Meditation gradually digs into the inner depths, unearthing our innate wisdom. Yogis in fact teach that inner realization is smriti, meaning remembrance: we simply need to remember the deeper aspects of this world, of ourselves and our lives.
Even worldly wisdom and ability are enhanced through meditation. The most successful businessmen always seem to have a natural intuition for what action is correct. We too can develop it, through meditation.
In deeper stages, our wisdom gradually becomes like that of the saints.
18. natural life
Meditation naturally furthers and supports a balanced, harmonious, and natural life. Meditation connects us with Mother Nature. We rediscover our innate instincts for healthy food, natural lifestyles, and wholesome environments.
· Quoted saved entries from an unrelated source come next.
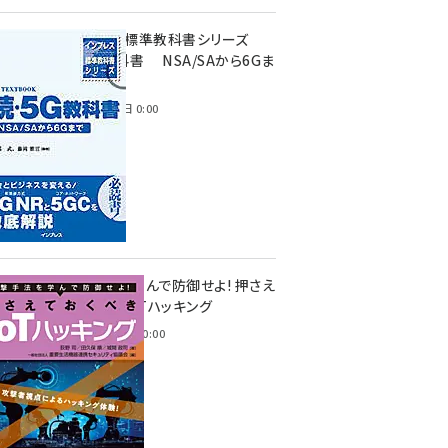
インプレス標準教科書シリーズ
続・5G教科書 NSA/SAから6Gま
で
2023年4月3日 0:00
攻撃手法を学んで防御せよ! 押さえ
ておくべきIoTハッキング
2022年6月14日 0:00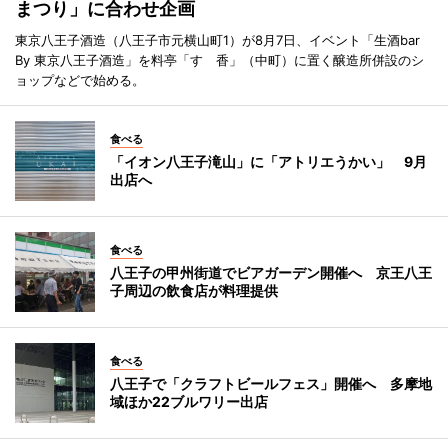
まつり」に合わせ企画
東京八王子酒造（八王子市元横山町1）が8月7日、イベント「生酒bar
By 東京八王子酒造」を料亭「すゞ香」（中町）に置く醸造所併設のシ
ョップなどで始める。
食べる
「イオン八王子滝山」に「アトリエうかい」 9月
出店へ
食べる
八王子の甲州街道でビアガーデン開催へ 京王八王
子周辺の飲食店が料理提供
食べる
八王子で「クラフトビールフェス」開催へ 多摩地
域ほか22ブルワリー出店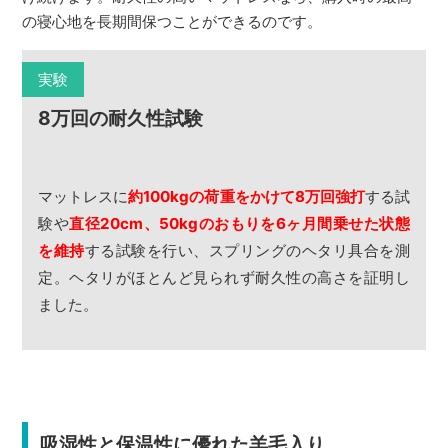
の寝心地を長期間保つことができるのです。
実験
8万回の耐久性試験
マットレスに
約100kgの荷重をかけて8万回強打
する試
験や
直径20cm、50kgのおもりを6ヶ月間乗せた状態
を維持
する試験を行い、スプリングのヘタリ具合を測
定。ヘタリがほとんど見られず耐久性の高さを証明し
ました。
吸湿性と保温性に優れた羊毛入り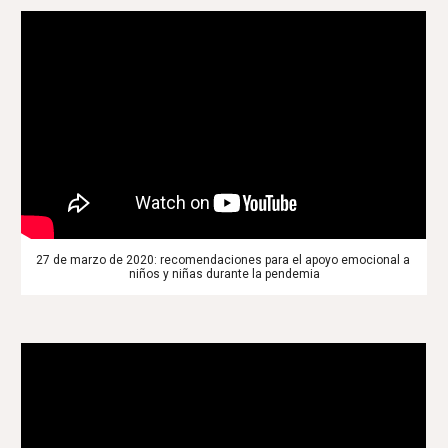
27 de marzo de 2020: recomendaciones para el apoyo emocional a 
niños y niñas durante la pendemia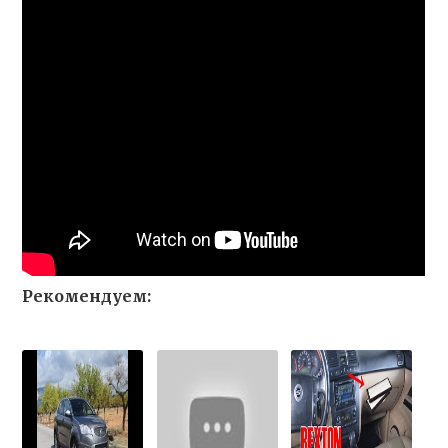
Рекомендуем: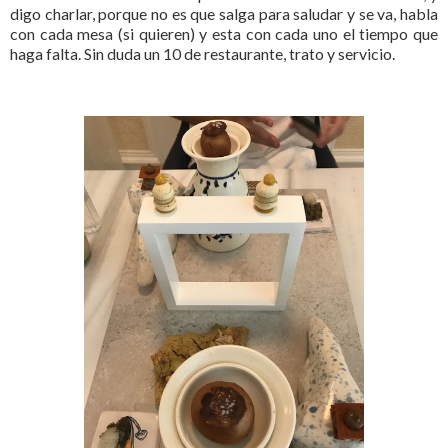
digo charlar, porque no es que salga para saludar y se va, habla
con cada mesa (si quieren) y esta con cada uno el tiempo que
haga falta. Sin duda un 10 de restaurante, trato y servicio.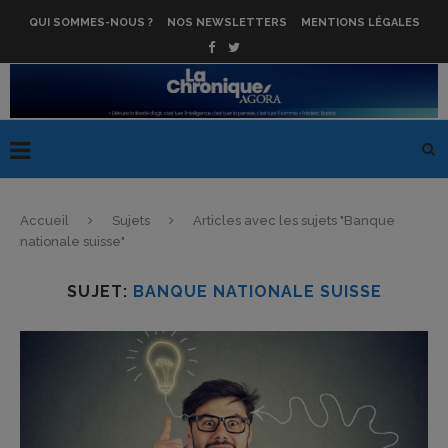
QUI SOMMES-NOUS ?
NOS NEWSLETTERS
MENTIONS LÉGALES
Accueil
Sujets
Articles avec les sujets "Banque
nationale suisse"
SUJET:
BANQUE NATIONALE SUISSE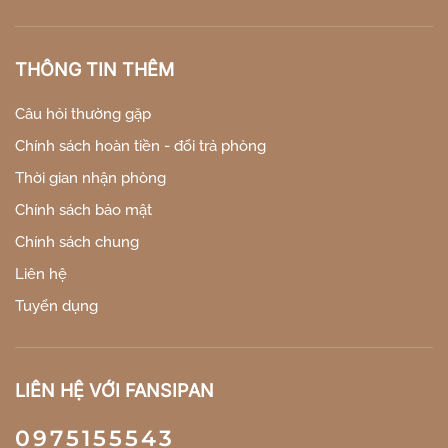
THÔNG TIN THÊM
Câu hỏi thường gặp
Chính sách hoàn tiền - đổi trả phòng
Thời gian nhận phòng
Chính sách bảo mật
Chính sách chung
Liên hệ
Tuyển dụng
LIÊN HỆ VỚI FANSIPAN
0975155543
Meditation spontaneously makes us love nature. We are able to feel our oneness with it. In deeper stages, we feel it as a part of ourselves and we feel ourselves as part of all that is.
19. divine aspects
Meditation results in an increased inner receptivity to life itself — to its deeper aspects and to our noblest and highest inner qualities. These qualities, aspects of the divine, are said to be eight: love, peace, calmness, joy, wisdom, energy, light, sound.
By meditating regularly one of these noble qualities will particularly manifest in our lives. These noble qualities emerge from within and flourish like precious flowers.
In deeper meditative states we don’t only experience these qualities, we become them. We feel not that, “I am Mary,” but “I am love.”
Concentration is the key to success in everything. Unfortunately, our concentration is often weakened by the television, the computer, constant distractions, and a multitude of sensory input.
Regular meditation develops our concentration like a muscle. Meditation isn’t easy for most people but every day of practice tones and strengthens our “muscle.”
In the higher stages of meditation, concentration becomes natural. When we love something, we automatically concentrate on it. Then there is no effort, only joy.
21. freedom, love, and enjoyment
Daily meditation settles us at our center. A natural consequence of being centered in the Self is an increasing sense of non-attachment to the world. Such non-attachment does not diminish our participation, our love, nor enjoyment of life. Rather, it increases them. We love more deeply, enjoy more fully, and live more freely. True love and joy depend on our sense of inner freedom.
In deeper stages of meditation, our non-attachment grows and with it our inner freedom, joy and capacity to love. We will love more freely and embrace more fully the incredible drama and adventure of life itself.
The tree of meditation grows slowly and its many sweet fruits do not immediately appear — but when they do, life assumes a richer and sweeter taste. Nothing else can feed us with quite as much joy and nourishment as the Self. So be patient, practice regularly, and stay inspired.